A VHDL implementation of the Minimal Machine processor taught at the Karlsruhe Institute of Technology.
- Introduction
- Features
- VHDL Component description
- How to get this running on your FPGA?
- MIMA Specification
- Advanced description of the MIMA architecture
- Mentions
- More stuff to work on
The Minimal Machine is not just a hypothetical processor anymore. With this project the MIMA becomes a real processor, capable of running even complex programs up to a virtual machine or even an operating system. I've provided not just the processor itself, but embedded it in an environment with memory, a 512 by 256 pixel memory mapped screen, a ps/2 interface to connect a keyboard, a register monitoring suite and clock speed control. The memory mapped screen and the monitoring suite are accessible via a VGA interface and can be switched between. To fully enjoy this design, your FPGA board should be equipped with four buttons, a VGA connector and if possible a ps/2 connector.
- register monitoring suite: The monitoring suite lets you display all the necessary information on your VGA monitor. It shows all the register states, the current micro instruction and the address of the next micro instruction to be executed. It also displays the MIMAs clock frequency. To fully enjoy this, clock the processor down to a slow speed, load a program and enjoy!

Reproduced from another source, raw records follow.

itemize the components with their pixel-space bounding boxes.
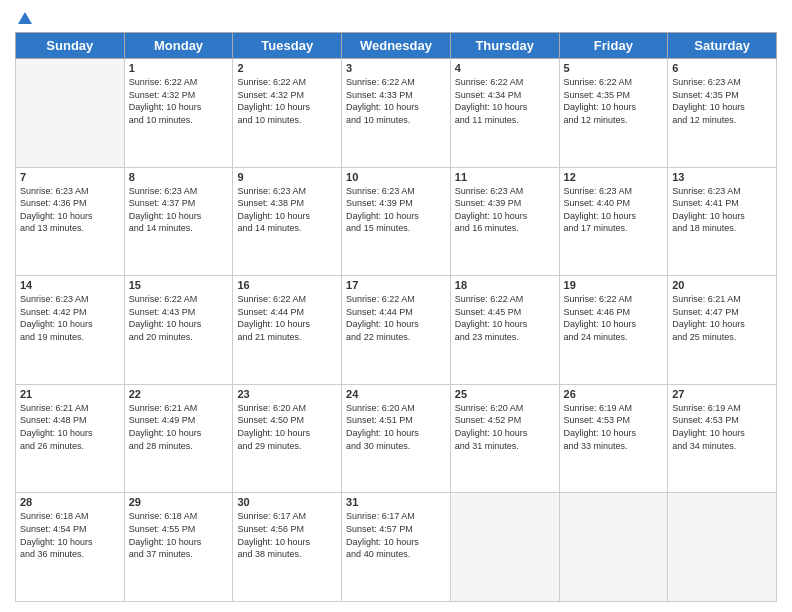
day-number: 8: [129, 171, 229, 183]
calendar-cell: 24Sunrise: 6:20 AM Sunset: 4:51 PM Dayli…: [342, 384, 451, 493]
day-number: 19: [564, 279, 664, 291]
calendar-cell: 16Sunrise: 6:22 AM Sunset: 4:44 PM Dayli…: [233, 276, 342, 385]
day-info: Sunrise: 6:22 AM Sunset: 4:46 PM Dayligh…: [564, 293, 664, 343]
day-info: Sunrise: 6:17 AM Sunset: 4:56 PM Dayligh…: [237, 510, 337, 560]
day-number: 20: [672, 279, 772, 291]
calendar-cell: [450, 493, 559, 602]
calendar-cell: 14Sunrise: 6:23 AM Sunset: 4:42 PM Dayli…: [16, 276, 125, 385]
calendar-week-row: 21Sunrise: 6:21 AM Sunset: 4:48 PM Dayli…: [16, 384, 777, 493]
day-info: Sunrise: 6:19 AM Sunset: 4:53 PM Dayligh…: [672, 402, 772, 452]
day-info: Sunrise: 6:23 AM Sunset: 4:42 PM Dayligh…: [20, 293, 120, 343]
day-info: Sunrise: 6:22 AM Sunset: 4:35 PM Dayligh…: [564, 76, 664, 126]
calendar-day-header: Sunday: [16, 33, 125, 59]
day-number: 10: [346, 171, 446, 183]
day-info: Sunrise: 6:23 AM Sunset: 4:40 PM Dayligh…: [564, 185, 664, 235]
day-number: 18: [455, 279, 555, 291]
day-number: 2: [237, 62, 337, 74]
header: [15, 10, 777, 24]
calendar-day-header: Wednesday: [342, 33, 451, 59]
calendar-cell: 30Sunrise: 6:17 AM Sunset: 4:56 PM Dayli…: [233, 493, 342, 602]
page: SundayMondayTuesdayWednesdayThursdayFrid…: [0, 0, 792, 612]
day-info: Sunrise: 6:22 AM Sunset: 4:43 PM Dayligh…: [129, 293, 229, 343]
day-number: 22: [129, 388, 229, 400]
calendar-cell: 1Sunrise: 6:22 AM Sunset: 4:32 PM Daylig…: [124, 59, 233, 168]
calendar-cell: 29Sunrise: 6:18 AM Sunset: 4:55 PM Dayli…: [124, 493, 233, 602]
day-number: 15: [129, 279, 229, 291]
calendar-header-row: SundayMondayTuesdayWednesdayThursdayFrid…: [16, 33, 777, 59]
calendar-cell: 10Sunrise: 6:23 AM Sunset: 4:39 PM Dayli…: [342, 167, 451, 276]
day-number: 17: [346, 279, 446, 291]
day-number: 21: [20, 388, 120, 400]
day-info: Sunrise: 6:22 AM Sunset: 4:44 PM Dayligh…: [237, 293, 337, 343]
day-info: Sunrise: 6:20 AM Sunset: 4:52 PM Dayligh…: [455, 402, 555, 452]
day-number: 25: [455, 388, 555, 400]
calendar-cell: 12Sunrise: 6:23 AM Sunset: 4:40 PM Dayli…: [559, 167, 668, 276]
calendar-cell: 31Sunrise: 6:17 AM Sunset: 4:57 PM Dayli…: [342, 493, 451, 602]
day-info: Sunrise: 6:21 AM Sunset: 4:49 PM Dayligh…: [129, 402, 229, 452]
calendar-week-row: 28Sunrise: 6:18 AM Sunset: 4:54 PM Dayli…: [16, 493, 777, 602]
day-info: Sunrise: 6:23 AM Sunset: 4:39 PM Dayligh…: [455, 185, 555, 235]
day-info: Sunrise: 6:22 AM Sunset: 4:32 PM Dayligh…: [237, 76, 337, 126]
calendar-cell: 17Sunrise: 6:22 AM Sunset: 4:44 PM Dayli…: [342, 276, 451, 385]
calendar-day-header: Thursday: [450, 33, 559, 59]
day-info: Sunrise: 6:23 AM Sunset: 4:36 PM Dayligh…: [20, 185, 120, 235]
day-info: Sunrise: 6:19 AM Sunset: 4:53 PM Dayligh…: [564, 402, 664, 452]
calendar-cell: 2Sunrise: 6:22 AM Sunset: 4:32 PM Daylig…: [233, 59, 342, 168]
calendar-cell: 9Sunrise: 6:23 AM Sunset: 4:38 PM Daylig…: [233, 167, 342, 276]
day-number: 7: [20, 171, 120, 183]
calendar-cell: [559, 493, 668, 602]
calendar-table: SundayMondayTuesdayWednesdayThursdayFrid…: [15, 32, 777, 602]
day-info: Sunrise: 6:21 AM Sunset: 4:48 PM Dayligh…: [20, 402, 120, 452]
day-info: Sunrise: 6:23 AM Sunset: 4:41 PM Dayligh…: [672, 185, 772, 235]
calendar-cell: 18Sunrise: 6:22 AM Sunset: 4:45 PM Dayli…: [450, 276, 559, 385]
logo-icon: [16, 10, 34, 28]
day-number: 28: [20, 496, 120, 508]
day-number: 12: [564, 171, 664, 183]
day-number: 24: [346, 388, 446, 400]
day-number: 27: [672, 388, 772, 400]
calendar-cell: 11Sunrise: 6:23 AM Sunset: 4:39 PM Dayli…: [450, 167, 559, 276]
calendar-cell: 27Sunrise: 6:19 AM Sunset: 4:53 PM Dayli…: [668, 384, 777, 493]
day-info: Sunrise: 6:20 AM Sunset: 4:51 PM Dayligh…: [346, 402, 446, 452]
calendar-week-row: 14Sunrise: 6:23 AM Sunset: 4:42 PM Dayli…: [16, 276, 777, 385]
day-number: 4: [455, 62, 555, 74]
day-info: Sunrise: 6:23 AM Sunset: 4:35 PM Dayligh…: [672, 76, 772, 126]
calendar-cell: 23Sunrise: 6:20 AM Sunset: 4:50 PM Dayli…: [233, 384, 342, 493]
day-info: Sunrise: 6:18 AM Sunset: 4:55 PM Dayligh…: [129, 510, 229, 560]
calendar-day-header: Saturday: [668, 33, 777, 59]
calendar-cell: [668, 493, 777, 602]
day-info: Sunrise: 6:23 AM Sunset: 4:38 PM Dayligh…: [237, 185, 337, 235]
day-info: Sunrise: 6:22 AM Sunset: 4:32 PM Dayligh…: [129, 76, 229, 126]
day-info: Sunrise: 6:23 AM Sunset: 4:37 PM Dayligh…: [129, 185, 229, 235]
calendar-cell: 25Sunrise: 6:20 AM Sunset: 4:52 PM Dayli…: [450, 384, 559, 493]
day-number: 1: [129, 62, 229, 74]
day-number: 31: [346, 496, 446, 508]
calendar-cell: 22Sunrise: 6:21 AM Sunset: 4:49 PM Dayli…: [124, 384, 233, 493]
calendar-cell: 6Sunrise: 6:23 AM Sunset: 4:35 PM Daylig…: [668, 59, 777, 168]
calendar-week-row: 1Sunrise: 6:22 AM Sunset: 4:32 PM Daylig…: [16, 59, 777, 168]
calendar-cell: 21Sunrise: 6:21 AM Sunset: 4:48 PM Dayli…: [16, 384, 125, 493]
calendar-week-row: 7Sunrise: 6:23 AM Sunset: 4:36 PM Daylig…: [16, 167, 777, 276]
day-info: Sunrise: 6:22 AM Sunset: 4:33 PM Dayligh…: [346, 76, 446, 126]
calendar-cell: 28Sunrise: 6:18 AM Sunset: 4:54 PM Dayli…: [16, 493, 125, 602]
calendar-cell: 3Sunrise: 6:22 AM Sunset: 4:33 PM Daylig…: [342, 59, 451, 168]
calendar-cell: 8Sunrise: 6:23 AM Sunset: 4:37 PM Daylig…: [124, 167, 233, 276]
calendar-day-header: Friday: [559, 33, 668, 59]
svg-marker-0: [18, 12, 32, 24]
day-number: 23: [237, 388, 337, 400]
calendar-cell: 26Sunrise: 6:19 AM Sunset: 4:53 PM Dayli…: [559, 384, 668, 493]
day-info: Sunrise: 6:22 AM Sunset: 4:45 PM Dayligh…: [455, 293, 555, 343]
day-info: Sunrise: 6:23 AM Sunset: 4:39 PM Dayligh…: [346, 185, 446, 235]
calendar-cell: 5Sunrise: 6:22 AM Sunset: 4:35 PM Daylig…: [559, 59, 668, 168]
calendar-day-header: Tuesday: [233, 33, 342, 59]
day-number: 9: [237, 171, 337, 183]
day-info: Sunrise: 6:22 AM Sunset: 4:44 PM Dayligh…: [346, 293, 446, 343]
day-number: 5: [564, 62, 664, 74]
calendar-cell: 19Sunrise: 6:22 AM Sunset: 4:46 PM Dayli…: [559, 276, 668, 385]
calendar-cell: 13Sunrise: 6:23 AM Sunset: 4:41 PM Dayli…: [668, 167, 777, 276]
calendar-cell: 4Sunrise: 6:22 AM Sunset: 4:34 PM Daylig…: [450, 59, 559, 168]
day-number: 29: [129, 496, 229, 508]
day-number: 16: [237, 279, 337, 291]
day-number: 14: [20, 279, 120, 291]
day-number: 6: [672, 62, 772, 74]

- memory mapped screen: The screen is 512x256 pixels in size. To display something you can have the MIMA write to the addresses 0x04000 to 0x5FFF. Every bit in that area represents a pixel on screen, the organization is as follows: Every word in this segment is 16 bit wide, one word represents a 16 pixel array on screen. 32 such arrays make up one row of the screen.
- memory: The MIMA can address 1MiB of Memory containing 24 bit data words. This is far too much for a FPGA that a student could afford. I decided to scale this down and split the memory in distinct segments to serve different purposes:
- heap spans from 0x00001 to 0x03FFF, 16K locations, 16 bit words, not sign extended (yet)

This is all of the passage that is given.